The other great aspect in creating a unique biometric key for every passenger is that it negates the need for additional forms of identification and ticketing that are, at this point in time, a necessity. The information that is currently included in airline tickets, boarding passes and even passports could easily be uploaded onto the biometric key with facial recognition used to connect that data to the passenger. 

This fact alone will immediately relieve so much of the stress and anxiety currently associated with air travel from the passenger point of view. When you consider the additional resource that airlines currently spend dealing with issues such as lost tickets/boarding passes and passports, the broader benefits to the sector as a whole become even more clear.  

Eliminating repetitive processes 

The airport experience is currently characterised by a lot of repetitive processes. Passport, ID and/or ticket checks are required at check-in counters/kiosks and security on the airport side and upon boarding on the terminal side. Further checks are then required on arrival, through customs and immigration.  

Many of these stages involve a protracted human interaction which slows down the process at each interval. Using facial recognition technology, many of these checks could be automated with measures in place to manually check only those passengers who get flagged by the system through biometric data. Not only does this mean a lower level of intrusiveness for regular passengers but it also means current resources could be redirected to real and genuine threats to safety and security. 

In light of the COVID-19 pandemic, it also creates an opportunity for airports to reduce the contact points, helping to reduce the potential spread of COVID-19 and other germs throughout the airport experience.

Creating commercial opportunities 

The great thing about the efficiency gains made to the check-in/boarding/security processes is that the reduction of time spent in queue management increases the pedestrian flow in other parts of the airport. This creates great opportunities for businesses in those areas to take advantage of passengers will also have more time on their hands which gives retailers more opportunity to make that sale.  

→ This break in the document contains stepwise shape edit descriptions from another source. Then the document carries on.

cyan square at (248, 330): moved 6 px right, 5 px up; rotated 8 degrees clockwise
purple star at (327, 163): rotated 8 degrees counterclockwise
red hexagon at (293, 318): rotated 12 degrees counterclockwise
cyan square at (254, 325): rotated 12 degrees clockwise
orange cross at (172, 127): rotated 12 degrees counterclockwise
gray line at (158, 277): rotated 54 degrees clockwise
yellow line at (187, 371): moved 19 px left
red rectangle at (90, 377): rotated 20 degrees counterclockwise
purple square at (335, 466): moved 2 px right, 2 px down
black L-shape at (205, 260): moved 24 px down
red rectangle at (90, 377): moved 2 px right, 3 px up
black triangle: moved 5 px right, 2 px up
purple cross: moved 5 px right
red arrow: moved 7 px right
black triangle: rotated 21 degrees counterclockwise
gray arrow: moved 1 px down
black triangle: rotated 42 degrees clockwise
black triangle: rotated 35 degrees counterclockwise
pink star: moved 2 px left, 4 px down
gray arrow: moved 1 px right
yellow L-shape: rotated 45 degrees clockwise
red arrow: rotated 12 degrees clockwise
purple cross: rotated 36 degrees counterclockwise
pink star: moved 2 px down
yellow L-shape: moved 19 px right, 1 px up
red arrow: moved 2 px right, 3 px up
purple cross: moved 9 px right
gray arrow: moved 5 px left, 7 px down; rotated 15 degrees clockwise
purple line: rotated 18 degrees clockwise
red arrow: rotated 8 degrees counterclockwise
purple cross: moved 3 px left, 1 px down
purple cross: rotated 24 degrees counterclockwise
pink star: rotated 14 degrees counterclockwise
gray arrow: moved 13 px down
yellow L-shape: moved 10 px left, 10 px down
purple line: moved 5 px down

Retailers themselves could also use facial recognition at the point of transaction. For example, passengers with airpoints/miles could have that data connected to their unique biometric key which they could then spend via a facial recognition initiated transaction.  

NEC and the Star Alliance Partnership 

NEC has been working towards these goals for some time now and in 2019 announced a partnership with the Star Alliance network that will see many of these initiatives come to life.  

The partnership will see NEC develop a biometric data-based identification platform for frequent flyer program customers of Star Alliance member airlines. Facial recognition will play a key role in this to help create the seamless experience described above through check-in, bag drop, lounges and boarding gates.  

As the world’s largest airline alliance, the implications of the partnership are huge and will no doubt change and shape the air travel passenger experience for years to come.